▶ What you will do: Each line from the one containing "37-93-50 (427, 2248)" to the last line of the listing below must be reproduced exactly, and nothing more.

▶ The data:
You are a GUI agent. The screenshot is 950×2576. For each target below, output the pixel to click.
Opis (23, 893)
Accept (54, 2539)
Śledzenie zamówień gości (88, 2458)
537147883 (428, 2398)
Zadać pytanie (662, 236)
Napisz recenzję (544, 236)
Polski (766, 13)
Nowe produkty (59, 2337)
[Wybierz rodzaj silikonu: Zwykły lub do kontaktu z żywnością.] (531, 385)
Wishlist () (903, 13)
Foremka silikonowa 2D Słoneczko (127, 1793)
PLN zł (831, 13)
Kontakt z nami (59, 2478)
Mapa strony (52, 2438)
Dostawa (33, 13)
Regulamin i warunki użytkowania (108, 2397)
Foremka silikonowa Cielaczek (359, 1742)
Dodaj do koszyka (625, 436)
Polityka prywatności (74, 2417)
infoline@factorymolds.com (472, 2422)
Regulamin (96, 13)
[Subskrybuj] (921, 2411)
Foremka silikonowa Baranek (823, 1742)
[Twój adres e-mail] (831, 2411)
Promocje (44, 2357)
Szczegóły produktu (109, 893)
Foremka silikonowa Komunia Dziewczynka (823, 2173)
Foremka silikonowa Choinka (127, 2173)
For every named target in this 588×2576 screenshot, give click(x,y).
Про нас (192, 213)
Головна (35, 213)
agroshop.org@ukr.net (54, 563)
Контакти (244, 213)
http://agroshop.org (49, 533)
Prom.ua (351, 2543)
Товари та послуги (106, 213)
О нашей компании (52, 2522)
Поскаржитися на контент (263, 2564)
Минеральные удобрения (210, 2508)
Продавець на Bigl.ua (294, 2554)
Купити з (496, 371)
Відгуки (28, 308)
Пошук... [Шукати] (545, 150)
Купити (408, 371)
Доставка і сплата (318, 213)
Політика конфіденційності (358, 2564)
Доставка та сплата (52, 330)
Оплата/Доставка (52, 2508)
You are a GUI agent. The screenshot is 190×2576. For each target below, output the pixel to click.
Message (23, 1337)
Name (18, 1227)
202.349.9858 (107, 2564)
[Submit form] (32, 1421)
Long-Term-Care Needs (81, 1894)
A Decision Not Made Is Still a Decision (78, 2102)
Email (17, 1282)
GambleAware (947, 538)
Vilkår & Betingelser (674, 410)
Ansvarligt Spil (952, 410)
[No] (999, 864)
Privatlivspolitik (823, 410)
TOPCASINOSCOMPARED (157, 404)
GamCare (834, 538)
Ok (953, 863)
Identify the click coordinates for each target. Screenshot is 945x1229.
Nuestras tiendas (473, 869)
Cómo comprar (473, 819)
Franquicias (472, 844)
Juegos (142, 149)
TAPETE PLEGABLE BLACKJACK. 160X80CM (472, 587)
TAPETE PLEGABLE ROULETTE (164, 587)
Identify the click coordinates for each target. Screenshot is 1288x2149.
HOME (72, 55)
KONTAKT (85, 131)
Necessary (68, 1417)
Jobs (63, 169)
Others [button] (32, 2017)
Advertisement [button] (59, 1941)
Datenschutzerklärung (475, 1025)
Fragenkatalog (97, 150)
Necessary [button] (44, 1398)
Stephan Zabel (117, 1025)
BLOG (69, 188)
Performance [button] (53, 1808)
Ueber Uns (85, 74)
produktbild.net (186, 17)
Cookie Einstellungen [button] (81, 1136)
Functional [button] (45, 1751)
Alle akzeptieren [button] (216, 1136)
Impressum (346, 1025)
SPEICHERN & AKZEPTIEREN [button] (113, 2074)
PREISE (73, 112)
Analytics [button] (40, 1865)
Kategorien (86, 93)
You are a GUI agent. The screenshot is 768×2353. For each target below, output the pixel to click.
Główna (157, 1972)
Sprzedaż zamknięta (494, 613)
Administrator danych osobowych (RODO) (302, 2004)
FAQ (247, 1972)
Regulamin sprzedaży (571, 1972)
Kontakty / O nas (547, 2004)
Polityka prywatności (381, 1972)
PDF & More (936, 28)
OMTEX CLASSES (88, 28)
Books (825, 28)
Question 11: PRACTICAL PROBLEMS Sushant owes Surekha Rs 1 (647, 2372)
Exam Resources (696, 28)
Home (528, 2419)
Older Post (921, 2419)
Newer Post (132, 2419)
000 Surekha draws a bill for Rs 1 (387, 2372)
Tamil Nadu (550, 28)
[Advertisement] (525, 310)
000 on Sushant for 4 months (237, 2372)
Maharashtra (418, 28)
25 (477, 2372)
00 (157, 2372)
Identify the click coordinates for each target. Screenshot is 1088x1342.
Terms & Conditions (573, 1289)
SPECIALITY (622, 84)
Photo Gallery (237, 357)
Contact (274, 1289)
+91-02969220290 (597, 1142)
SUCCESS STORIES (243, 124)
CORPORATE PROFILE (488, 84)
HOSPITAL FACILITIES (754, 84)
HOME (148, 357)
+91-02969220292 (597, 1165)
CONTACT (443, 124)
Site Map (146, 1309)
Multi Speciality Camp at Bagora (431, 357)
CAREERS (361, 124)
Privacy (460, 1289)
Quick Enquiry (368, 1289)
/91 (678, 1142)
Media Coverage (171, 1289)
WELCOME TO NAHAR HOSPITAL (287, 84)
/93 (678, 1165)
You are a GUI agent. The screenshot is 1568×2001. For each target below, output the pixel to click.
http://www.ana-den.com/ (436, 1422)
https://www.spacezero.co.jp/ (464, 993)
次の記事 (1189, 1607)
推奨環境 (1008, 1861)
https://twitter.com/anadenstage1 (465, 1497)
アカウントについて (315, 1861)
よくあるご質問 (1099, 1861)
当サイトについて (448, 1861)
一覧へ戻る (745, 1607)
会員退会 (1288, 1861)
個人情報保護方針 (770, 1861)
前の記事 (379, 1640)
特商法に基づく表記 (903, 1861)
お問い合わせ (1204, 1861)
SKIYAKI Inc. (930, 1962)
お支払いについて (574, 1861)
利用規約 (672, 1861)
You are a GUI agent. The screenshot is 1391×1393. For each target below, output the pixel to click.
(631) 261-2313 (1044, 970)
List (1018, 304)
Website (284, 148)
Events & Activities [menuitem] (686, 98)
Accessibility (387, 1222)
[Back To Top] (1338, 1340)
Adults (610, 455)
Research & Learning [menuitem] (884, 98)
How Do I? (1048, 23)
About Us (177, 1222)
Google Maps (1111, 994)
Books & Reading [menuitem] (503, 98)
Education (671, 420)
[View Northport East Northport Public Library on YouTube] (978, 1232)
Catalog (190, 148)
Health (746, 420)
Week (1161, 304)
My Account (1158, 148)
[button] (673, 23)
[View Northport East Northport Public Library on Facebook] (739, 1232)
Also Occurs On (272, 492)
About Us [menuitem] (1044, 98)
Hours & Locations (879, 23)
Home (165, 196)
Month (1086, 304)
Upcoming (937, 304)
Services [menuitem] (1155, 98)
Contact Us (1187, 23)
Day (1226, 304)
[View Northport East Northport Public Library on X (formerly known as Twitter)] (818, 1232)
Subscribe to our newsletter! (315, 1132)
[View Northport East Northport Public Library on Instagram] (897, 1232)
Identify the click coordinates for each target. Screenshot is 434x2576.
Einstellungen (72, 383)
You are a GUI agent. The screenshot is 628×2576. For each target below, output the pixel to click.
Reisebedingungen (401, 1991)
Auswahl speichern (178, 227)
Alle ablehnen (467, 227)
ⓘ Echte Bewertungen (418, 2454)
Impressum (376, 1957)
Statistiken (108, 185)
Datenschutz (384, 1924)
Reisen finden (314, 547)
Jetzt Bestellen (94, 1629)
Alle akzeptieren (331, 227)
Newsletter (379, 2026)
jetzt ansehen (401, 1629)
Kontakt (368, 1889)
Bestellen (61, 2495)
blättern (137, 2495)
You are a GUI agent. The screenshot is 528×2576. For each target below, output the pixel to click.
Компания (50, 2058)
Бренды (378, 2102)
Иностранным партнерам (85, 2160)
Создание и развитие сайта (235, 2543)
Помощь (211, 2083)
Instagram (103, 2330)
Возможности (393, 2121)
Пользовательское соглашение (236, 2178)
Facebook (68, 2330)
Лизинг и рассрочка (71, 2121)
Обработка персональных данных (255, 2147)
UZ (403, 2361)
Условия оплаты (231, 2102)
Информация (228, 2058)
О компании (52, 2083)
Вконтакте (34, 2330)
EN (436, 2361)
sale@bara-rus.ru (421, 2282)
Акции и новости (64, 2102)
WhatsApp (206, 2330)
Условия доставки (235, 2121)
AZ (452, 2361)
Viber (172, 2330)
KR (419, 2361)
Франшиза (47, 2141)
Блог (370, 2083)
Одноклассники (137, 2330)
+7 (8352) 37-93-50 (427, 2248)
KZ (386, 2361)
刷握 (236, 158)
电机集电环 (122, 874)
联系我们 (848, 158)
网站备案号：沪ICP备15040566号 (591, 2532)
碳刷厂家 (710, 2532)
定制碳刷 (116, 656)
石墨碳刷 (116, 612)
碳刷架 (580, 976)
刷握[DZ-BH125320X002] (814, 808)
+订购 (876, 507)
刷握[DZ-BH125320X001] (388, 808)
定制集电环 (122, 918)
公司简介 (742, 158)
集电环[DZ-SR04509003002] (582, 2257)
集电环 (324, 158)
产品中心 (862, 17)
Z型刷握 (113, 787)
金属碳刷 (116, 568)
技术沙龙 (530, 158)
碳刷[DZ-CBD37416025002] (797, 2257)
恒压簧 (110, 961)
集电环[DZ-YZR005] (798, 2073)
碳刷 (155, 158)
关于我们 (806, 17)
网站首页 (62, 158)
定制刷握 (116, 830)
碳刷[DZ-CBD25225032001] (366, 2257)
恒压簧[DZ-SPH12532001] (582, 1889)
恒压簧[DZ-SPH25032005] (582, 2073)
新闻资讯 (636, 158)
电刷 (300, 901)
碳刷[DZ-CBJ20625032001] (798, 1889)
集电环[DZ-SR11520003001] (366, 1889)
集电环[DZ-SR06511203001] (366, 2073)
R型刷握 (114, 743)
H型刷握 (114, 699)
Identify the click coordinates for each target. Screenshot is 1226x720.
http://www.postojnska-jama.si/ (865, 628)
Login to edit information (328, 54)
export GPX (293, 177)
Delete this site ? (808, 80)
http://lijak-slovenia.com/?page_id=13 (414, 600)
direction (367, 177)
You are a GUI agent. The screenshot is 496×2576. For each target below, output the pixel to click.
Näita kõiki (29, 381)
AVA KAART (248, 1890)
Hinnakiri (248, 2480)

▶ Exercise solution:
+7 (8352) 37-93-50 (427, 2248)
KZ (386, 2361)
刷握 (236, 158)
电机集电环 (122, 874)
联系我们 (848, 158)
网站备案号：沪ICP备15040566号 (591, 2532)
碳刷厂家 (710, 2532)
定制碳刷 (116, 656)
石墨碳刷 (116, 612)
碳刷架 (580, 976)
刷握[DZ-BH125320X002] (814, 808)
+订购 (876, 507)
刷握[DZ-BH125320X001] (388, 808)
定制集电环 (122, 918)
公司简介 (742, 158)
集电环[DZ-SR04509003002] (582, 2257)
集电环 (324, 158)
产品中心 (862, 17)
Z型刷握 (113, 787)
金属碳刷 (116, 568)
技术沙龙 (530, 158)
碳刷[DZ-CBD37416025002] (797, 2257)
恒压簧 (110, 961)
集电环[DZ-YZR005] (798, 2073)
碳刷 (155, 158)
关于我们 (806, 17)
网站首页 (62, 158)
定制刷握 (116, 830)
碳刷[DZ-CBD25225032001] (366, 2257)
恒压簧[DZ-SPH12532001] (582, 1889)
恒压簧[DZ-SPH25032005] (582, 2073)
新闻资讯 (636, 158)
电刷 (300, 901)
碳刷[DZ-CBJ20625032001] (798, 1889)
集电环[DZ-SR11520003001] (366, 1889)
集电环[DZ-SR06511203001] (366, 2073)
R型刷握 (114, 743)
H型刷握 (114, 699)
Identify the click coordinates for each target. Screenshot is 1226x720.
http://www.postojnska-jama.si/ (865, 628)
Login to edit information (328, 54)
export GPX (293, 177)
Delete this site ? (808, 80)
http://lijak-slovenia.com/?page_id=13 (414, 600)
direction (367, 177)
You are a GUI agent. The screenshot is 496×2576. For each target below, output the pixel to click.
Näita kõiki (29, 381)
AVA KAART (248, 1890)
Hinnakiri (248, 2480)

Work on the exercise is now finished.